On January 3, China signed a contract, estimated to be worth more than $1 billion, to purchase two advanced warships from Russia. Delivery of the ships, expected within about four years, will double the number of Sovremennyy-class destroyers that China possesses.
China’s first purchase of two Sovremennyy-class destroyers several years ago received a lot of attention because the warships are equipped to fire the SS-N-22 “Sunburn” anti-ship missile. The Sunburn is a supersonic, sea-skimming missile that can be armed with a nuclear warhead, although China’s Sunburns are thought to carry conventional warheads. The Pentagon viewed delivery of the ships, which has taken place over the past two years, as a qualitative improvement for the Chinese navy but not as a significant change to the military balance in the Taiwan Strait.
Although discussions on China’s possible purchase of the first two destroyers began in 1994, according to an October 2000 report by the Congressional Research Service, China negotiated the deal after an incident in March 1996, when the United States responded to Chinese military exercises opposite Taiwan by sending two U.S. carrier battle groups to the region.

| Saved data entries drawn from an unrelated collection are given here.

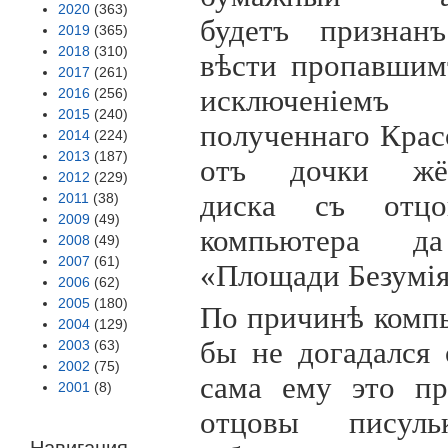
2020
(363)
будетъ признан
2019
(365)
2018
(310)
вѣсти пропавшим
2017
(261)
исключен
i
емъ
2016
(256)
2015
(240)
полученнаго Кра
2014
(224)
2013
(187)
отъ дочки жёс
2012
(229)
диска съ отцов
2011
(38)
2009
(49)
компьютера да
2008
(49)
2007
(61)
«Площади Безум
i
2006
(62)
2005
(180)
По причинѣ комп
2004
(129)
бы не догадался 
2003
(63)
2002
(75)
сама ему это пр
2001
(8)
отцовы писуль
Навигация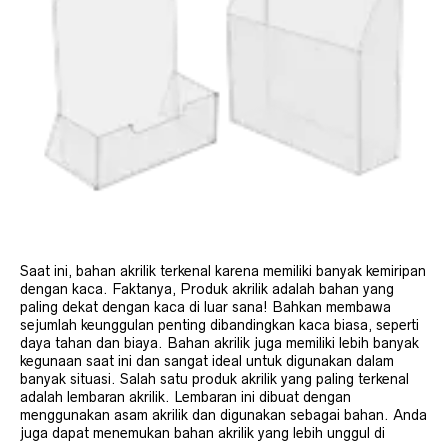
Saat ini, bahan akrilik terkenal karena memiliki banyak kemiripan
dengan kaca. Faktanya, Produk akrilik adalah bahan yang
paling dekat dengan kaca di luar sana! Bahkan membawa
sejumlah keunggulan penting dibandingkan kaca biasa, seperti
daya tahan dan biaya. Bahan akrilik juga memiliki lebih banyak
kegunaan saat ini dan sangat ideal untuk digunakan dalam
banyak situasi. Salah satu produk akrilik yang paling terkenal
adalah lembaran akrilik. Lembaran ini dibuat dengan
menggunakan asam akrilik dan digunakan sebagai bahan. Anda
juga dapat menemukan bahan akrilik yang lebih unggul di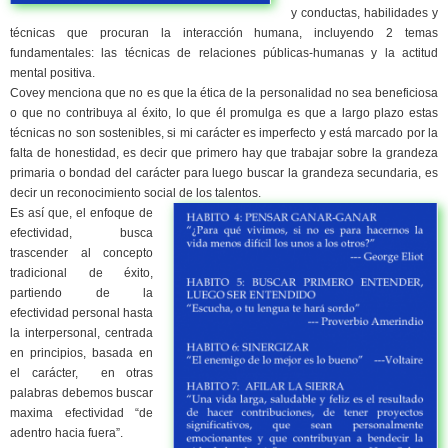
y conductas, habilidades y
técnicas que procuran la interacción humana, incluyendo 2 temas
fundamentales: las técnicas de relaciones públicas-humanas y la actitud
mental positiva.
Covey menciona que no es que la ética de la personalidad no sea beneficiosa
o que no contribuya al éxito, lo que él promulga es que a largo plazo estas
técnicas no son sostenibles, si mi carácter es imperfecto y está marcado por la
falta de honestidad, es decir que primero hay que trabajar sobre la grandeza
primaria o bondad del carácter para luego buscar la grandeza secundaria, es
decir un reconocimiento social de los talentos.
Es así que, el enfoque de
efectividad, busca
trascender al concepto
tradicional de éxito,
partiendo de la
efectividad personal hasta
la interpersonal, centrada
en principios, basada en
el carácter, en otras
palabras debemos buscar
maxima efectividad “de
adentro hacia fuera”.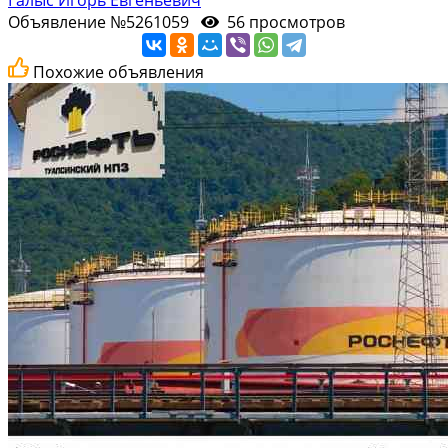
Объявление №5261059
56 просмотров
Похожие объявления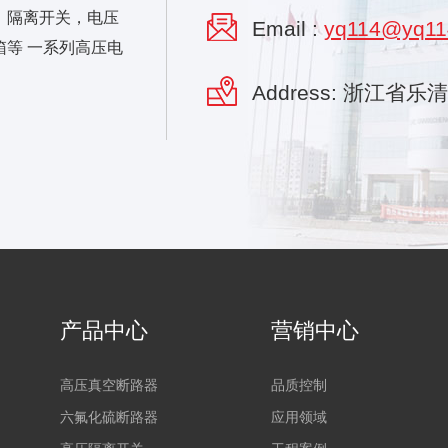
，隔离开关，电压
Email :
yq114@yq11
等 一系列高压电
Address: 浙江省
产品中心
营销中心
高压真空断路器
品质控制
六氟化硫断路器
应用领域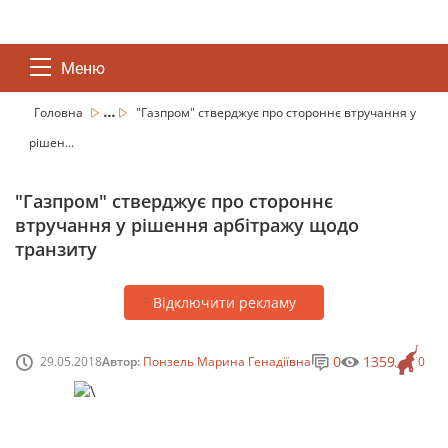
Меню
...
Головна
"Газпром" стверджує про стороннє втручання у
рішен...
"Газпром" стверджує про стороннє
втручання у рішення арбітражу щодо
транзиту
Відключити рекламу
0
1359
29.05.2018
Автор:
Понзель Марина Генадіївна
0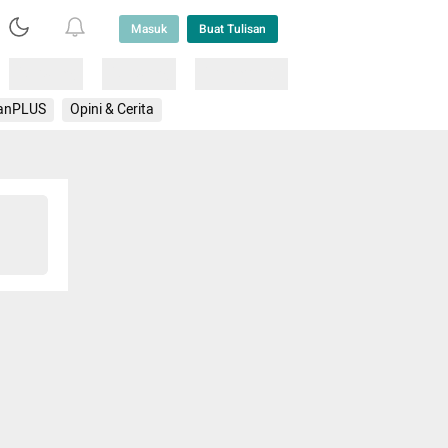
Masuk
Buat Tulisan
Loading
Loading
Lainnya
anPLUS
Opini & Cerita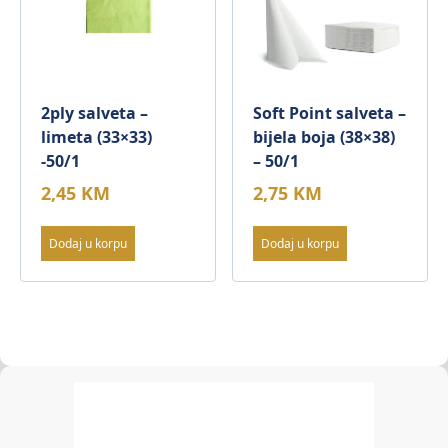
2ply salveta –
Soft Point salveta –
limeta (33×33)
bijela boja (38×38)
-50/1
– 50/1
2,45
KM
2,75
KM
Dodaj u korpu
Dodaj u korpu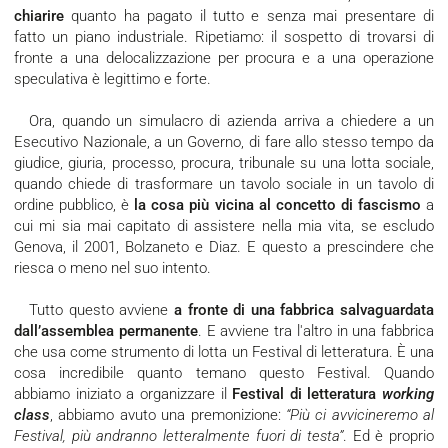
chiarire
quanto ha pagato il tutto e senza mai presentare di
fatto un piano industriale. Ripetiamo: il sospetto di trovarsi di
fronte a una delocalizzazione per procura e a una operazione
speculativa è legittimo e forte.
Ora, quando un simulacro di azienda arriva a chiedere a un
Esecutivo Nazionale, a un Governo, di fare allo stesso tempo da
giudice, giuria, processo, procura, tribunale su una lotta sociale,
quando chiede di trasformare un tavolo sociale in un tavolo di
ordine pubblico, è
la cosa più vicina al concetto di fascismo
a
cui mi sia mai capitato di assistere nella mia vita, se escludo
Genova, il 2001, Bolzaneto e Diaz. E questo a prescindere che
riesca o meno nel suo intento.
Tutto questo avviene
a fronte di una fabbrica salvaguardata
dall’assemblea permanente
. E avviene tra l'altro in una fabbrica
che usa come strumento di lotta un Festival di letteratura. È una
cosa incredibile quanto temano questo Festival. Quando
abbiamo iniziato a organizzare il
Festival di letteratura
working
class
, abbiamo avuto una premonizione:
“Più ci avvicineremo al
Festival, più andranno letteralmente fuori di testa”
. Ed è proprio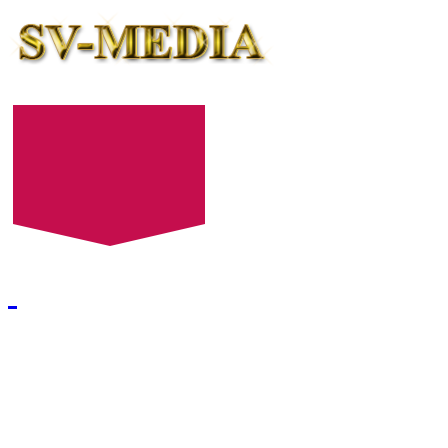
+7 (8452) 52-24-27
+7 (8452) 52-24-28
E-mail:
522427@mail.ru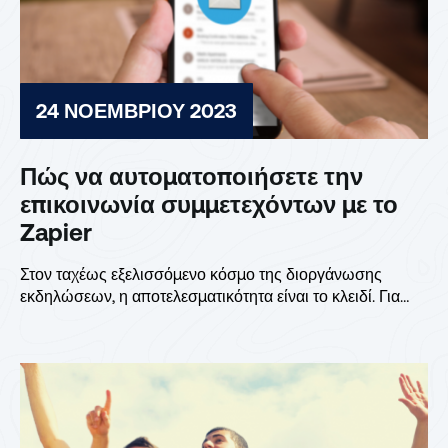
24 ΝΟΕΜΒΡΊΟΥ 2023
Πώς να αυτοματοποιήσετε την
επικοινωνία συμμετεχόντων με το
Zapier
Στον ταχέως εξελισσόμενο κόσμο της διοργάνωσης
εκδηλώσεων, η αποτελεσματικότητα είναι το κλειδί. Για
εσάς ως διοργάνωση...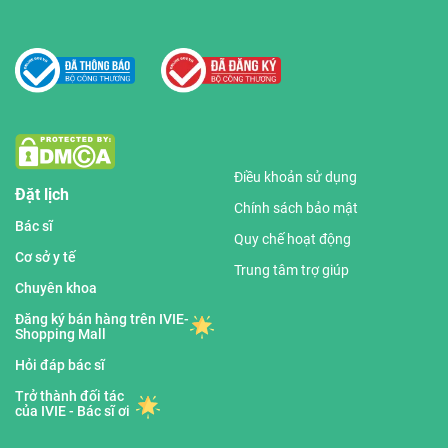
Điều khoản sử dụng
Đặt lịch
Chính sách bảo mật
Bác sĩ
Quy chế hoạt động
Cơ sở y tế
Trung tâm trợ giúp
Chuyên khoa
Đăng ký bán hàng trên IVIE-
Shopping Mall
Hỏi đáp bác sĩ
Trở thành đối tác
của IVIE - Bác sĩ ơi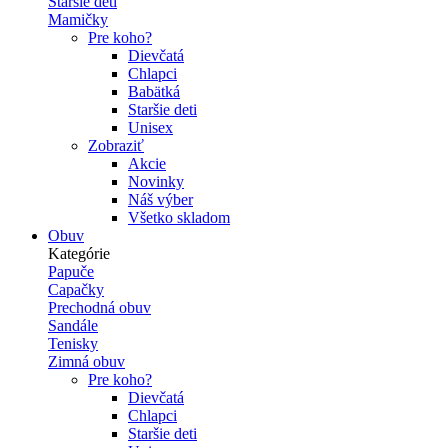
Staršie deti
Mamičky
Pre koho?
Dievčatá
Chlapci
Babätká
Staršie deti
Unisex
Zobraziť
Akcie
Novinky
Náš výber
Všetko skladom
Obuv
Kategórie
Papuče
Capačky
Prechodná obuv
Sandále
Tenisky
Zimná obuv
Pre koho?
Dievčatá
Chlapci
Staršie deti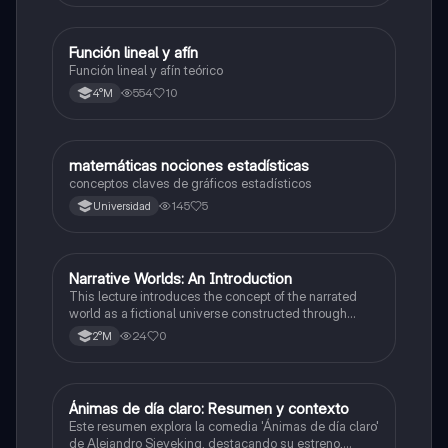
Función lineal y afín
Matemáticas
Función lineal y afín teórico
554
10
4°M
matemáticas nociones estadísticas
Matemáticas
conceptos claves de gráficos estadísticos
145
5
Universidad
Narrative Worlds: An Introduction
Lenguaje y Comunicación
This lecture introduces the concept of the narrated
world as a fictional universe constructed through
words, focusing on its structure of spaces, times,
24
0
2°M
characters, and events, and analyzing the type of
reality presented and the effect of its represen ...
Ánimas de día claro: Resumen y contexto
Lenguaje y Comunicación
Este resumen explora la comedia 'Ánimas de día claro'
de Alejandro Sieveking, destacando su estreno,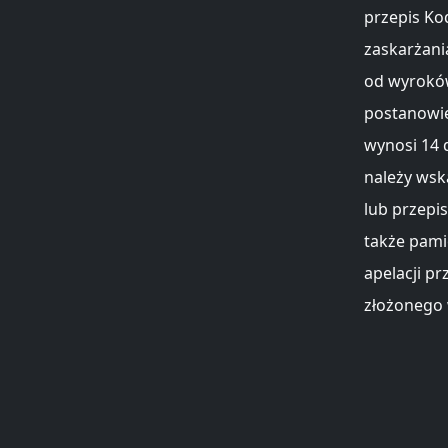
przepis Ko
zaskarżani
od wyroków
postanowie
wynosi 14 d
należy wsk
lub przepi
także pami
apelacji p
złożonego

Last spring, the Bush administration agreed to supply Taiwan with four Kidd-class guided-missile destroyers even though long-time Taiwan supporters in Congress were calling for the United States to provide more advanced Arleigh Burke-class destroyers equipped with the Aegis combat system. The new deal between Russia and China could increase congressional pressure on President George W. Bush to authorize transfers of Arleigh Burke-class destroyers to Taipei in the future.